The present case in focus brings forth many interesting features of lateral sinus thrombosis highlighting the changing clinical face of the said lesion. This case report delineates an extended complication such as deep neck infections (carotid space infection in this case) following lateral sinus thrombosis. This is probably due to reactionary inflammatory response of the thrombosed and infected IJV. It is pertinent to note that in young adults, LST is now more often seen in association with generalized hypercoaguble state, inherited or acquired [8]. However, this condition was absent in our case. Yet another important factor responsible for LST secondary to ASOM and CSOM is antibiotic resistance [9]. Whether this clinical record can be attributed to antibiotic resistance or protracted course of the ear disease, or both, the subject is open to debate.

Further, it is important to note that the said deep neck abscess was drained via the infected sinus without an external incision. This therapeutic approach resulted in a good outcome in our case, thus an external incision for drainage of deep neck abscess was omitted. The patient also responded well to the mastoid surgery and post operative antibiotic treatment, thereby making IJV ligation unnecessary. In this context it would be prudent to note that in modern otology, IJV ligation is reserved for persistent septicemia even after mastoidectomy or septic pulmonary or extra pulmonary embolization [10]. We treated this patient successfully without any use of anticoagulants. The use of anticoagulants in LST is controversial [2, 3, 5]. The general consensus is that concomitant use of anticoagulants with antibiotics is best avoided in septic conditions as it leads to dissemination of the emboli. Moreover, the absence of hypercoaguble state in the said case also prompted us to eliminate anticoagulants all together from the management protocol. The medical literature, however, cites the importance of this modality of treatment to prevent complications attributed to thrombus persistence and its possible propagation [2, 11]. Hence, whether the early prophylactic use of anticoagulant therapy could have averted the said carotid space infection, secondary to IJV thrombosis is speculative.

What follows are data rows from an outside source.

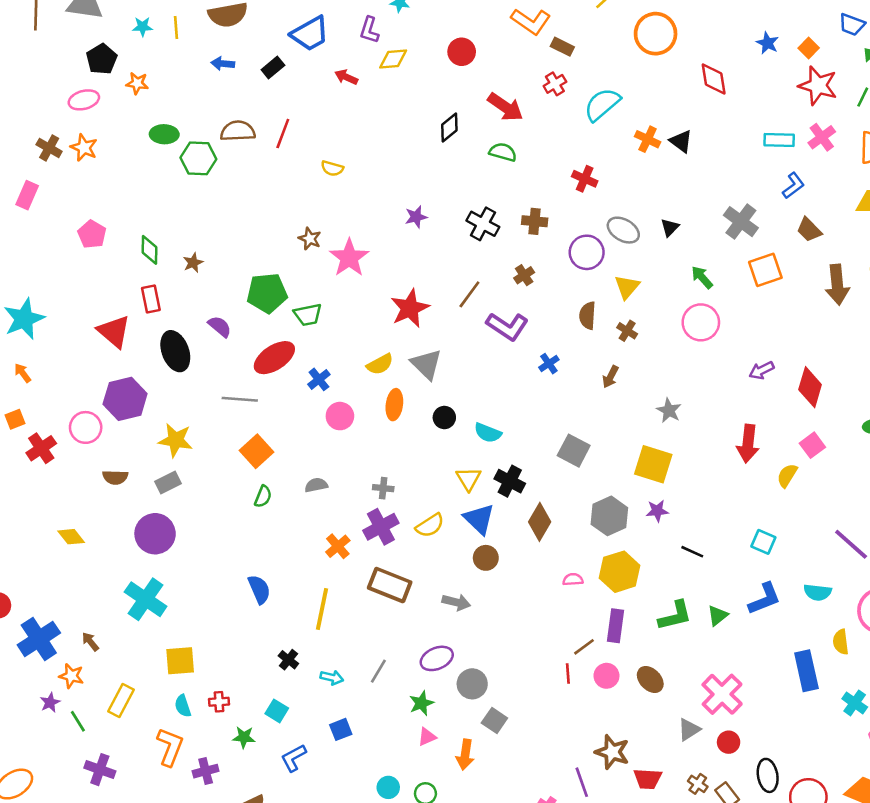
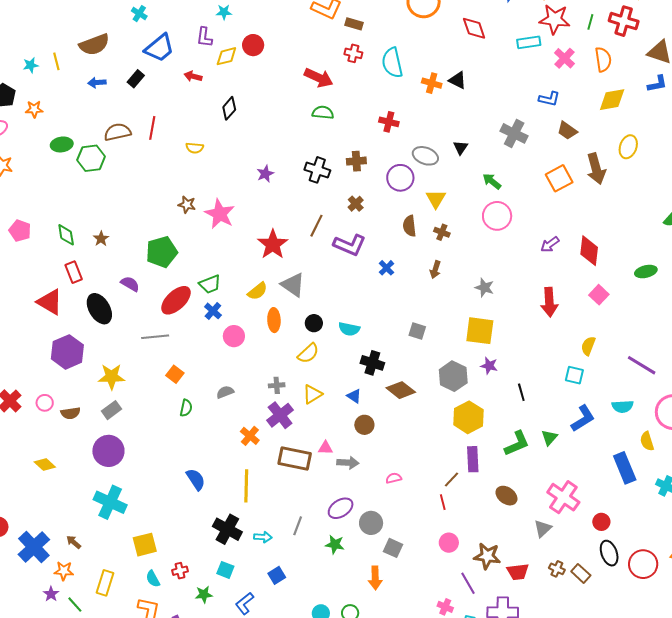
red circle: (462, 52) -> (253, 45), moved
red cross: (555, 84) -> (353, 53), turned -36
cyan semicircle: (602, 104) -> (392, 63), turned -52
black diamond: (449, 128) -> (229, 108), moved
cyan rectangle: (779, 140) -> (529, 42), moved
blue L-shape: (793, 186) -> (549, 99), turned 60
orange square: (765, 270) -> (559, 178), moved
green trapezoid: (308, 315) -> (210, 284), moved
pink circle: (86, 427) -> (45, 403), moved, size x0.7
orange square: (256, 451) -> (175, 374), size x0.7
gray square: (574, 451) -> (417, 331), size x0.7
yellow semicircle: (787, 475) -> (588, 346), moved
yellow triangle: (469, 479) -> (312, 394), moved, turned 40
purple star: (657, 511) -> (489, 366), turned 30
blue triangle: (479, 519) -> (354, 396), size x0.6
brown diamond: (540, 522) -> (401, 390), turned -72
yellow semicircle: (430, 525) -> (308, 353), moved
black line: (692, 552) -> (521, 392), turned 60
pink semicircle: (573, 579) -> (394, 478), moved
black cross: (288, 660) -> (227, 529), size x1.8
pink circle: (606, 676) -> (449, 543), moved
green star: (421, 703) -> (335, 544), turned -30
pink triangle: (427, 737) -> (325, 448), moved, turned 35
red circle: (729, 742) -> (601, 522), moved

The authors would best define the presentation of LST as subtle since the introduction of antibiotics. Along with non-specific intracranial signs and symptoms, the neck swelling was an ominous sign of advanced stage of lateral sinus thrombosis, obviously missed by all treating physicians out of ignorance. This rare clinical record thus emphasizes the importance of heightened awareness of the changing presentation of complication of LST, so that delayed diagnosis as a result of misdiagnosis is avoided in this life threatening complication.

In a literature search using Medline services/PubMed database using the medical subject function, authors could find no such case of lateral sinus thrombosis associated with deep neck abscess as described here in. In summary, the unusual clinical presentation and management of the carotid space infection as a result of LST with no change in coagulation profile of the patient make this case report unique and prompted us to share our professional experience with the medical fraternity.